Our shilling cannot stop being volatile when we always experience food inflation, a packet of ugali flour costs Sh120 and milk is expensive not because we have genuine shortages but because of cartels that have hijacked the supply side of the economy.

Maize and milk farmers are unable to sell their produce unless at throwaway prices and yet these products are being sold at exorbitant prices in our supermarkets. It’s a dog’s breakfast.

How do you expect to have a strong and stable shilling when, because of insecurity, fewer tourists are coming into the country and bringing in dollars and it is cheaper and safer for a Kenyan family to board a plane and have a nice holiday in Dubai than to take a bus or drive to the South Coast for their vacations?

How do you want a stable shilling when as soon as you get your first million shillings, you want to speculate on some idle land instead of investing in stocks, meaning we have more foreign than domestic investors at the Nairobi Securities Exchange who can walk away any day and increase demand for dollars?

Even if the government is trying to address these underlying issues, it can only do so much as measures to boost export competitiveness cannot be implemented overnight.

That requires a sustained focus on manufacturing high-end, sophisticated products. So we have three options for now, none very palatable, to stabilise the Kenya shilling in the short-run.

The first option is to let the currency fall further and find its bottom, wherever that may be. In most countries a cheaper currency would boost exports and help close the Current Account Deficit (CAD).

But our manufacturing industry is too small to ramp up quickly. So a turnaround in the balance of payments may take time during which investors could panic.

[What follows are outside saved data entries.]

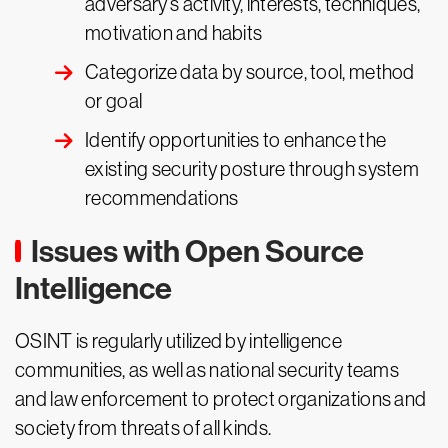
adversary’s activity, interests, techniques,
motivation and habits
Categorize data by source, tool, method
or goal
Identify opportunities to enhance the
existing security posture through system
recommendations
Issues with Open Source
Intelligence
OSINT is regularly utilized by intelligence
communities, as well as national security teams
and law enforcement to protect organizations and
society from threats of all kinds.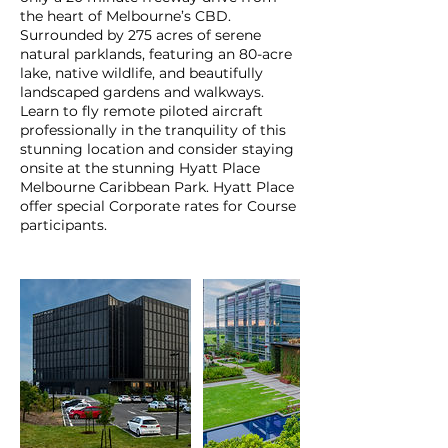
the heart of Melbourne’s CBD.
Surrounded by 275 acres of serene
natural parklands, featuring an 80-acre
lake, native wildlife, and beautifully
landscaped gardens and walkways.
Learn to fly remote piloted aircraft
professionally in the tranquility of this
stunning location and consider staying
onsite at the stunning Hyatt Place
Melbourne Caribbean Park. Hyatt Place
offer special Corporate rates for Course
participants.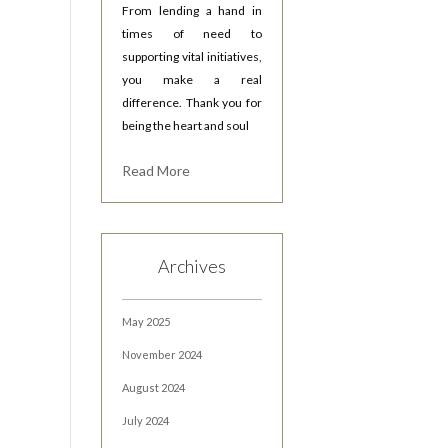
From lending a hand in
times of need to
supporting vital initiatives,
you make a real
difference. Thank you for
being the heart and soul
Read More
Archives
May 2025
November 2024
August 2024
July 2024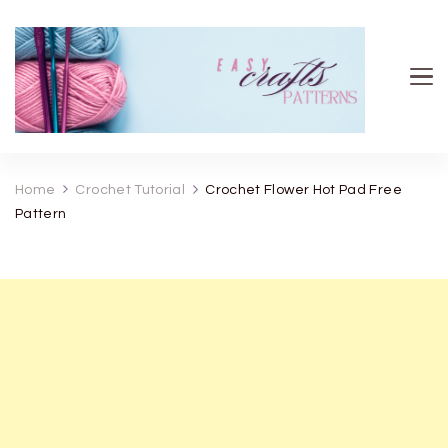
Easy Crafts patterns
Home
Crochet Tutorial
Crochet Flower Hot Pad Free
Pattern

Meanwhile the weaker currency may destabilise the domestic economy by adding to inflation and Wanjiru will definitely suffer.

We also now have a bigger foreign debt component than we had during the Kibaki era and interest payments on foreign debt will become a bigger burden and reduce the amount of funds available for development.

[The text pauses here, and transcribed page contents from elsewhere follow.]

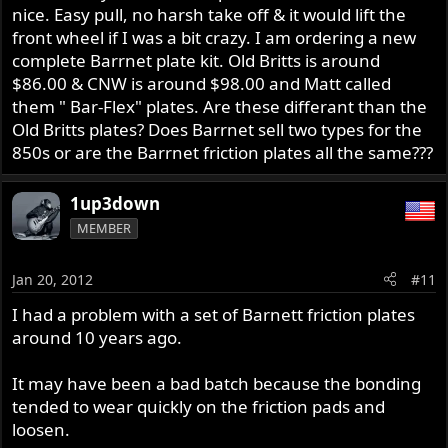
nice. Easy pull, no harsh take off & it would lift the
front wheel if I was a bit crazy. I am ordering a new
complete Barrnet plate kit. Old Britts is around
$86.00 & CNW is around $98.00 and Matt called
them " Bar-Flex" plates. Are these differant than the
Old Britts plates? Does Barrnet sell two types for the
850s or are the Barrnet friction plates all the same???
1up3down
MEMBER
Jan 20, 2012
#11
I had a problem with a set of Barnett friction plates
around 10 years ago.
It may have been a bad batch because the bonding
tended to wear quickly on the friction pads and
loosen.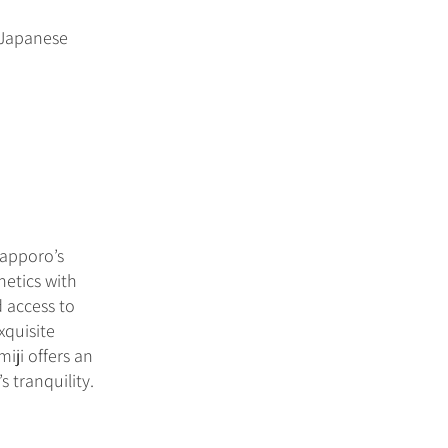
l Japanese
Sapporo’s
hetics with
 access to
xquisite
iji offers an
 tranquility.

The second option is to increase interest rates to attract more foreign money. The Central Bank of Kenya has already called for an early Monetary Policy Committee (MPC) meeting for next week instead of the scheduled July meeting.

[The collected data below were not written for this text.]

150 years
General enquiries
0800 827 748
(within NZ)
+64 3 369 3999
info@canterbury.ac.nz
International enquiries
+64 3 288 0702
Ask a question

It would be irresponsible if they don’t raise interest rates during this special sitting. But this would further hammer domestic businesses, which are already in poor shape, and probably increase bank bad debts too.

Bad debts are already a worry for the economy, having increased by Sh10.2 billion in the first 3 months of 2015 alone.

We can also already see equity investors starting to worry about corporate earnings and any further pull out of their billions of investments in listed shares will lead to the economy slowing further with rate increases. Add a credit crunch to that and this will make things even worse.

The last option is to lower government borrowing which is expected to be over five per cent of GDP in 2015 and which has stoked excess demand in the last few years, widening the CAD.

The populist political mood and with the Jubilee administration wanting to put runs on the board (sorry those who don’t follow cricket) and engage in massive projects will make big spending cuts difficult.

There is simply no way the administration can cut its way to a smaller deficit. Which means we need more tax revenues. But with a narrow tax base (only a tiny percentage of Kenyans pay income tax) this might mean concentrating tax rises on the formal economy, which is already reeling.

The only lasting solution for the shilling’s problems is to reduce the CAD to a sustainable level, which requires structural solutions. The CBK has very little policy space or instruments to deliver the needed structural solutions.

They fall within the ambit of the government. All CBK can do in the interim is to stabilise the market volatility and that will come at a cost. A big cost!

Mr Wehliye is senior vice president, Financial Risk Management, Riyad Bank, Saudi Arabia.